The reason behind these restrictions is the central importance of the community celebration during the sacred triduum. The introductory rubrics to the triduum explain this very well:
“1. In the Sacred Triduum, the Church solemnly celebrates the greatest mysteries of our redemption, keeping by means of special celebrations the memorial of her Lord, crucified, buried, and risen. The Paschal Fast should also be kept sacred. It is to be celebrated everywhere on the Friday of the Lord’s Passion and, where appropriate, prolonged also through Holy Saturday as a way of coming, with spirit uplifted, to the joys of the Lord’s Resurrection.
“2. For a fitting celebration of the Sacred Triduum, a sufficient number of lay ministers is required, who must be carefully instructed as to what they are to do. The singing of the people, the ministers, and the Priest Celebrant has a special importance in the celebrations of these days, for when texts are sung, they have their proper impact. Pastors should, therefore, not fail to explain to the Christian faithful, as best they can, the meaning and order of the celebrations and to prepare them for active and fruitful participation.
“3. The celebrations of the Sacred Triduum are to be carried out in cathedral and parochial churches and only in those churches in which they can be performed with dignity, that is, with a good attendance of the faithful, an appropriate number of ministers, and the means to sing at least some of the parts. Consequently, it is desirable that small communities, associations, and special groups of various kinds join together in these churches to carry out the sacred celebrations in a more noble manner.”
These are further confirmed in the rubrics for the celebration of the Evening Mass of the Lord’s Supper on Holy Thursday itself:
“All priests may concelebrate even if they have already concelebrated the Chrism Mass on this day, or if they have to celebrate another Mass for the Good of the Christian faithful.
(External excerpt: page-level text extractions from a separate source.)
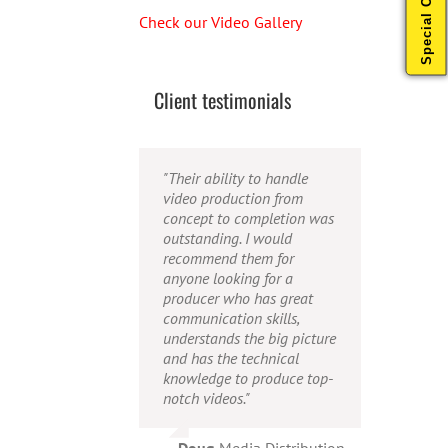
Special Offers
Check our Video Gallery
Client testimonials
"Their ability to handle
"Caleb offers high quality
"Caleb is a bright, intuitive
video production from
service, and excellent
and talented editor. He
concept to completion was
quality output. He can
possesses the ability to
outstanding. I would
efficiently produce
interpret vague
recommend them for
broadcast quality audio
descriptions and ideas and
anyone looking for a
and video, and expertly
turn them into incredible
producer who has great
fold in creative, but
and creative video. He
communication skills,
appropriate graphics."
really is a full production
understands the big picture
studio wrapped up into one
and has the technical
person!"
Warren
,
AbFit
knowledge to produce top-
notch videos."
Amy
,
Viverae
Doug
,
Media Distribution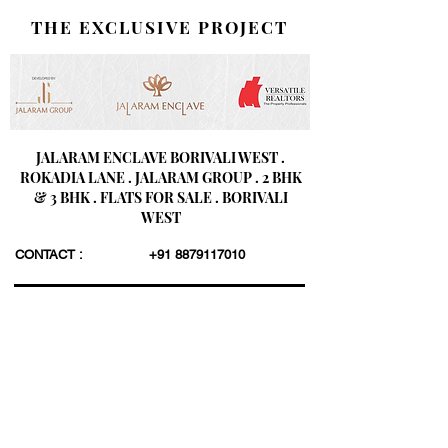
THE EXCLUSIVE PROJECT
JALARAM ENCLAVE BORIVALI WEST .
ROKADIA LANE . JALARAM GROUP . 2 BHK
& 3 BHK . FLATS FOR SALE . BORIVALI
WEST
CONTACT :
+91 8879117010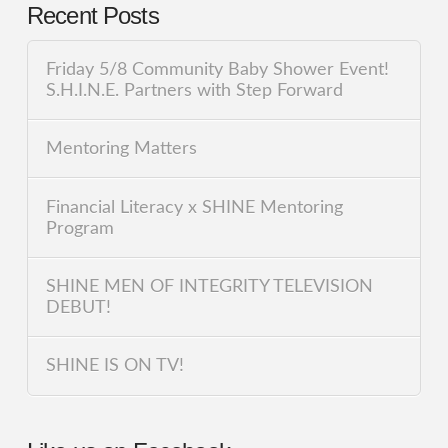
Recent Posts
Friday 5/8 Community Baby Shower Event!
S.H.I.N.E. Partners with Step Forward
Mentoring Matters
Financial Literacy x SHINE Mentoring
Program
SHINE MEN OF INTEGRITY TELEVISION
DEBUT!
SHINE IS ON TV!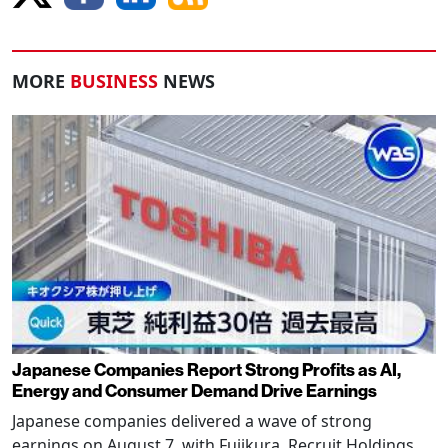
MORE
BUSINESS
NEWS
Japanese Companies Report Strong Profits as AI,
Energy and Consumer Demand Drive Earnings
Japanese companies delivered a wave of strong
earnings on August 7, with Fujikura, Recruit Holdings,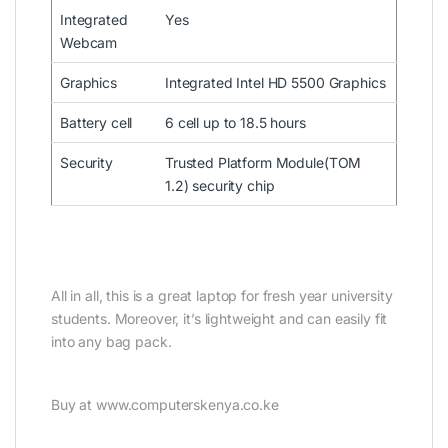
Integrated
Yes
Webcam
Graphics
Integrated Intel HD 5500 Graphics
Battery cell
6 cell up to 18.5 hours
Security
Trusted Platform Module(TOM
1.2) security chip
All in all, this is a great laptop for fresh year university
students. Moreover, it’s lightweight and can easily fit
into any bag pack.
Buy at www.computerskenya.co.ke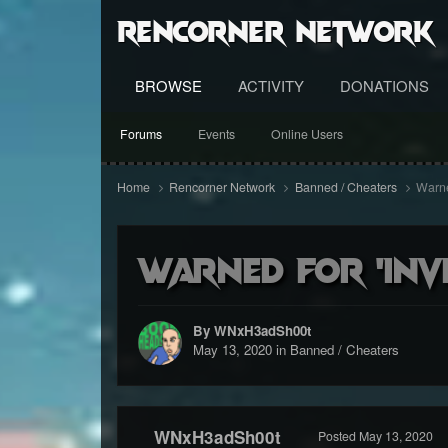
RenCorner Network
BROWSE
ACTIVITY
DONATIONS
Forums
Events
Online Users
Home
Rencorner Network
Banned / Cheaters
Warned
Warned for 'invi
By WNxH3adSh00t
May 13, 2020
in
Banned / Cheaters
WNxH3adSh00t
Posted
May 13, 2020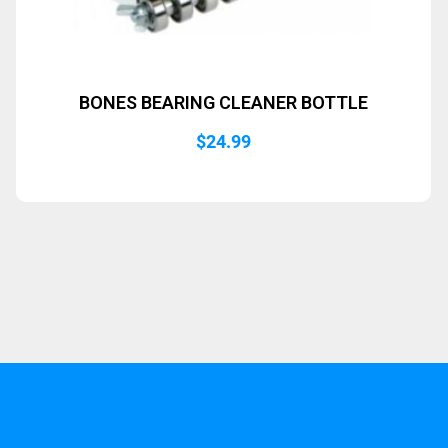
BONES BEARING CLEANER BOTTLE
$
24.99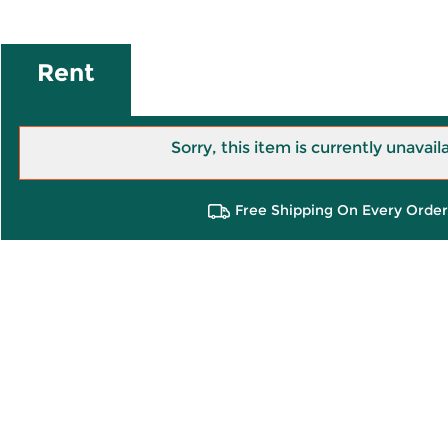
Rent
Sorry, this item is currently unavail
Free Shipping On Every Order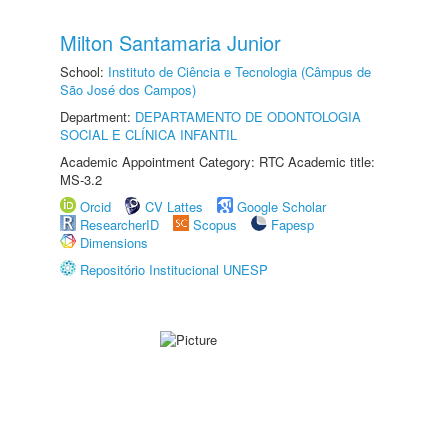
Milton Santamaria Junior
School:
Instituto de Ciência e Tecnologia (Câmpus de
São José dos Campos)
Department:
DEPARTAMENTO DE ODONTOLOGIA
SOCIAL E CLÍNICA INFANTIL
Academic Appointment Category: RTC Academic title:
MS-3.2
Orcid
CV Lattes
Google Scholar
ResearcherID
Scopus
Fapesp
Dimensions
Repositório Institucional UNESP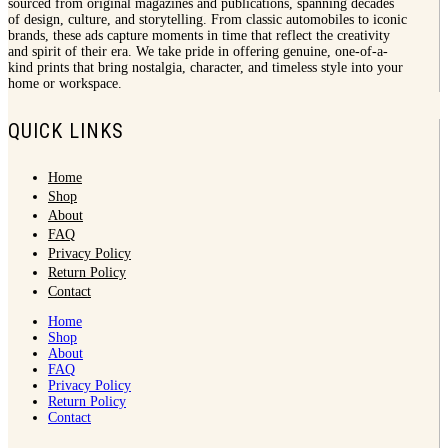
sourced from original magazines and publications, spanning decades
of design, culture, and storytelling. From classic automobiles to iconic
brands, these ads capture moments in time that reflect the creativity
and spirit of their era. We take pride in offering genuine, one-of-a-
kind prints that bring nostalgia, character, and timeless style into your
home or workspace.
QUICK LINKS
Home
Shop
About
FAQ
Privacy Policy
Return Policy
Contact
Home
Shop
About
FAQ
Privacy Policy
Return Policy
Contact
“Where a pastoral reason requires it, the local Ordinary may permit another Mass to be celebrated in churches and oratories to be celebrated in the evening, and, in the case of genuine necessity, even in the morning, but only for the faithful who are in no way able to participate in the evening Mass. Care should, nevertheless, be taken that celebrations of this sort do not take place for the advantage of private persons or of special small groups. And do not prejudice the evening Mass.”
We could also point out that the somewhat complex rites of these Masses imply an assembly are not conducive to celebrations on one’s own.
Therefore, the best option for our elderly priest would be to see if he could attend a local parish where he could concelebrate in these Masses. If his condition does not allow him to leave home, he should at least request that Communion be brought to him on Holy Thursday and Good Friday. On Holy SaturdayCommunion may only be given as viaticum for the dying.
The second question may be answered affirmatively in the light of the concessions granted to elderly and infirm priests. If following the different parts of the missal creates difficulty, then the collect of the optional memorial may be used on its own along with the prayers of the day. An exception would be those occasions when a prayer over the gifts and a prayer after communion are offered along with a collect in the proper of saints on the saint’s feast day. This would be rare for optional memorials.